PROBLEM DESCRIPTION: Look through the records that follow. Copy every line containing the word "Power".

RECORDS SHOWN:
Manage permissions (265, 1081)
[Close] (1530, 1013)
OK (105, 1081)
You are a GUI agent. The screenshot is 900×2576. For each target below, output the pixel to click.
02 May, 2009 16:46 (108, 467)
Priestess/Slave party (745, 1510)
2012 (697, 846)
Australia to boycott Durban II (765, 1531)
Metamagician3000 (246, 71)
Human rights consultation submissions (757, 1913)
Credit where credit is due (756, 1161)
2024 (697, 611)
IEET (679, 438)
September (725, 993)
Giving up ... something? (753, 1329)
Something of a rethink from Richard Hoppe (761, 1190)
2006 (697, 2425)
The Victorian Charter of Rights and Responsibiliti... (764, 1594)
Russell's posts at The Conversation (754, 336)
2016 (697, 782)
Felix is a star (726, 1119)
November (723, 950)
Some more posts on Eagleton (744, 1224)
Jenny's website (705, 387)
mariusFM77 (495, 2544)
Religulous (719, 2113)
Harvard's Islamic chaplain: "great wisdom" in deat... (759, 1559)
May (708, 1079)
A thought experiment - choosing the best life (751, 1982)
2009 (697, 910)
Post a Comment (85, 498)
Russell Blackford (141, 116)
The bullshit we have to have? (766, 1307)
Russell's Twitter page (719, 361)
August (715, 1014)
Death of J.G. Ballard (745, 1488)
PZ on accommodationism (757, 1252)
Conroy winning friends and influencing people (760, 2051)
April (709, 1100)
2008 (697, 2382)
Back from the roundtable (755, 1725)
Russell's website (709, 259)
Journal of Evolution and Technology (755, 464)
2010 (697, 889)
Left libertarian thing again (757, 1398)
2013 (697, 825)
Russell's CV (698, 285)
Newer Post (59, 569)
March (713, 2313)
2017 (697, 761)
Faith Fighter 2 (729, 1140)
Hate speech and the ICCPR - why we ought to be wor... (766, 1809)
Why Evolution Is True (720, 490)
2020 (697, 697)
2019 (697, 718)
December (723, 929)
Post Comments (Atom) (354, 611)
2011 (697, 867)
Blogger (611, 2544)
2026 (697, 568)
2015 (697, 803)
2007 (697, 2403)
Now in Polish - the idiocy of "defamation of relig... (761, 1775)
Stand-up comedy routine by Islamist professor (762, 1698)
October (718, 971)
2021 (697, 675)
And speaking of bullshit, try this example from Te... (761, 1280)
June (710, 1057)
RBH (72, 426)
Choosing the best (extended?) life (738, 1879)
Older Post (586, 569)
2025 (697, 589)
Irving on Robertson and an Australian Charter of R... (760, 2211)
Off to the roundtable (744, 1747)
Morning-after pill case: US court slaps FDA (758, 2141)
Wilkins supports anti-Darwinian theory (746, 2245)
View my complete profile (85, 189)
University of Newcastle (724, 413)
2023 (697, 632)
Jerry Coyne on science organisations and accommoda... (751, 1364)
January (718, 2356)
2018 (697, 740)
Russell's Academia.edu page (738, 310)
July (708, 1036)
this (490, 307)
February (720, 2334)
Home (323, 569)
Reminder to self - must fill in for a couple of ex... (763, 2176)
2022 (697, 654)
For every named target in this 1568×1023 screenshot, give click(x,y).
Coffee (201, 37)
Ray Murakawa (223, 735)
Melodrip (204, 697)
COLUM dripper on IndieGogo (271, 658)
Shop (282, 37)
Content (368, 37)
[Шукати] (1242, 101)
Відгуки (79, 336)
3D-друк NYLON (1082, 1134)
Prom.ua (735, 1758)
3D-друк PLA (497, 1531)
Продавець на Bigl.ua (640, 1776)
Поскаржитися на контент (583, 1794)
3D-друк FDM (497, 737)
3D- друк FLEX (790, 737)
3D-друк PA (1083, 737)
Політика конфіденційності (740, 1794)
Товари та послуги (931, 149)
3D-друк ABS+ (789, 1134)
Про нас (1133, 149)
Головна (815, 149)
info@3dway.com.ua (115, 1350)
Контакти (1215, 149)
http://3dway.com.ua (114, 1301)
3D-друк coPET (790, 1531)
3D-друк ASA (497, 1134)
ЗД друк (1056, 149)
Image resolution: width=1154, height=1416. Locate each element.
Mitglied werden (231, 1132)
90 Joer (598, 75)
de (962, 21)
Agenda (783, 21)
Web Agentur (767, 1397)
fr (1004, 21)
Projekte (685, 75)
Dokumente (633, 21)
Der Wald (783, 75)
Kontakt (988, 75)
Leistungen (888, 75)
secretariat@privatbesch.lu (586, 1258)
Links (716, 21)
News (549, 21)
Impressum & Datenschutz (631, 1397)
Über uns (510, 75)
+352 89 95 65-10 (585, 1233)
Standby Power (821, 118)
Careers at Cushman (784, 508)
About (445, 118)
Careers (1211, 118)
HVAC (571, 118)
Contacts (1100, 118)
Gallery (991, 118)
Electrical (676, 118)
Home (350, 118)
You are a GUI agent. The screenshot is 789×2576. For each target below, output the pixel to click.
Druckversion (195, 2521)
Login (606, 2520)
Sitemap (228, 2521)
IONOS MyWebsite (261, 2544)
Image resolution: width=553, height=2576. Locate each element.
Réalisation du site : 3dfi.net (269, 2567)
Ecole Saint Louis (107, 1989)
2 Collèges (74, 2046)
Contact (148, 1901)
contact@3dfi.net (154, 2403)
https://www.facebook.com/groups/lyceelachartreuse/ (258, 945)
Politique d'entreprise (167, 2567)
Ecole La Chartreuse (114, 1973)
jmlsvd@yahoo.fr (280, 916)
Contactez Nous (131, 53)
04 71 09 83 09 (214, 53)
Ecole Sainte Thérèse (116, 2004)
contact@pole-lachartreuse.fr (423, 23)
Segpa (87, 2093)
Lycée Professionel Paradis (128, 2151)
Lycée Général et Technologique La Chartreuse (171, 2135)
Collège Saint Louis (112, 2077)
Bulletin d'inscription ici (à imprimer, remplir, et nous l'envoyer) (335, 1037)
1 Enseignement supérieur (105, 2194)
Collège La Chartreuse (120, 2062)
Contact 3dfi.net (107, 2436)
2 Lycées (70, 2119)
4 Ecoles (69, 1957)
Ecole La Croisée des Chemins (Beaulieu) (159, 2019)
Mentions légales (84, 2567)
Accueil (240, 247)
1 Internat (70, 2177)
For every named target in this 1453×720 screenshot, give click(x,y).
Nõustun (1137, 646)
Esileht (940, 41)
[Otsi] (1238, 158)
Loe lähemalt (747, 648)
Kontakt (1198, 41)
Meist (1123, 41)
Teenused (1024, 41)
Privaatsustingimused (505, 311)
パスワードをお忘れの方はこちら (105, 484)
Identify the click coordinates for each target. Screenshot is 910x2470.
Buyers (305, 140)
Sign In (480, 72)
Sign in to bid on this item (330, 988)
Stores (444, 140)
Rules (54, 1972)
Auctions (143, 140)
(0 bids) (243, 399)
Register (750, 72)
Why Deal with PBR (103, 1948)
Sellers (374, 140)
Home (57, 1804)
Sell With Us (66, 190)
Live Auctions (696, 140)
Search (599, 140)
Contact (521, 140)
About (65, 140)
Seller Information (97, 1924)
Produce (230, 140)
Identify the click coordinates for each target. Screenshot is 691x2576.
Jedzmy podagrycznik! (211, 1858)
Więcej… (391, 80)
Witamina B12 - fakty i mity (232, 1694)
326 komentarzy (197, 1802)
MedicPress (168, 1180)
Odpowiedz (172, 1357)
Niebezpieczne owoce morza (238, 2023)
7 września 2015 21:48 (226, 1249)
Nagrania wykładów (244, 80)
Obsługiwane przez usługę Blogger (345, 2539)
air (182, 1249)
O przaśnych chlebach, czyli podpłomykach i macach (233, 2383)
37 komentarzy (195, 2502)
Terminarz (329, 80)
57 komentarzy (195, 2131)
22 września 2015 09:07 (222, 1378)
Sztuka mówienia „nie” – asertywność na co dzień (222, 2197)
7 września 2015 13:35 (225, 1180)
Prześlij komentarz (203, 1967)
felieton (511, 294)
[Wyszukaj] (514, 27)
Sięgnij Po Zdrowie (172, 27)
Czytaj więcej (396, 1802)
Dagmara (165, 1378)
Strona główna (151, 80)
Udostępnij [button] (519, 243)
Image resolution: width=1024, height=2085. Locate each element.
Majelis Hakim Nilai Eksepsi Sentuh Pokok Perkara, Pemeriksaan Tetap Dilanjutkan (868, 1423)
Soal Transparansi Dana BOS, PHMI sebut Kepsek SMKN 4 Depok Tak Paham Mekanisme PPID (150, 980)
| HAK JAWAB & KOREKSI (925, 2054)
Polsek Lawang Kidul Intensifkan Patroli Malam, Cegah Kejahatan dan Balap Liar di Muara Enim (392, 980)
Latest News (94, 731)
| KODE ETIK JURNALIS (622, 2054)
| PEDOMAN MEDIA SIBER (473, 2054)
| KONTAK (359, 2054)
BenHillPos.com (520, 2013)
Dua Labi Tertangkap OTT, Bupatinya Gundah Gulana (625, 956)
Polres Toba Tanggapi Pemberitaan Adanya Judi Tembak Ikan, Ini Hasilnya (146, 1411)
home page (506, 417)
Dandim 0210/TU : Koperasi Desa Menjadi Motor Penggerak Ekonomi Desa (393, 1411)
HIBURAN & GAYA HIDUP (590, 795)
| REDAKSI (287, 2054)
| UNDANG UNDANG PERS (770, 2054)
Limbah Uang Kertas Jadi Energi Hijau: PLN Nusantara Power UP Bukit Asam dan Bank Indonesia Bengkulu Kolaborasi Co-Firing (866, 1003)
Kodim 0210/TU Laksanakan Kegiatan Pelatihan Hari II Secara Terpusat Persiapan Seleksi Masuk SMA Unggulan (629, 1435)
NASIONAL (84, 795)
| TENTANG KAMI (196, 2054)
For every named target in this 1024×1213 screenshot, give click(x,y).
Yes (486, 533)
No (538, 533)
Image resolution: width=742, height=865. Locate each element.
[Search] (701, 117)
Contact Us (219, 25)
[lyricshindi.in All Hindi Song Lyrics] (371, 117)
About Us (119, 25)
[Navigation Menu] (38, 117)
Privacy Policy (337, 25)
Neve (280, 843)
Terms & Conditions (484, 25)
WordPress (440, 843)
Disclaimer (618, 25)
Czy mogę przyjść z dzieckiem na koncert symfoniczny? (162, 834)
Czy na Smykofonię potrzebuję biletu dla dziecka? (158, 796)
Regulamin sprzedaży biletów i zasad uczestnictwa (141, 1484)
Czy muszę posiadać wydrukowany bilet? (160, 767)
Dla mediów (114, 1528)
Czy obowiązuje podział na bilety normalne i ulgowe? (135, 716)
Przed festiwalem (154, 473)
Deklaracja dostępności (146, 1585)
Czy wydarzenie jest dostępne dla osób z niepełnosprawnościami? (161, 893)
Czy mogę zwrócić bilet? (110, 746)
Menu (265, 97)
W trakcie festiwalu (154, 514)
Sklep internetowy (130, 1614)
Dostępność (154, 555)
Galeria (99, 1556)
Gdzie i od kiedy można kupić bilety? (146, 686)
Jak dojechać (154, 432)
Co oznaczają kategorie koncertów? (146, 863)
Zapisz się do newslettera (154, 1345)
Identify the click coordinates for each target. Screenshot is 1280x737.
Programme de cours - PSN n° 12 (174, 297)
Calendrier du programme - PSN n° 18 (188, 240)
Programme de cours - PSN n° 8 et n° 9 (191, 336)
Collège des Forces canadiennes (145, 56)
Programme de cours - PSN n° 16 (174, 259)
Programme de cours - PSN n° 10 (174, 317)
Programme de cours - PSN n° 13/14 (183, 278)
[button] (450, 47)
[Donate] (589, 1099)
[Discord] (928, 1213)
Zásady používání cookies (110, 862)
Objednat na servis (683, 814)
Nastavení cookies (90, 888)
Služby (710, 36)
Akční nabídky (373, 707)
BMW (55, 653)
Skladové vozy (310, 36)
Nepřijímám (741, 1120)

RESULT BELOW:
Standby Power (821, 118)
Limbah Uang Kertas Jadi Energi Hijau: PLN Nusantara Power UP Bukit Asam dan Bank Indonesia Bengkulu Kolaborasi Co-Firing (866, 1003)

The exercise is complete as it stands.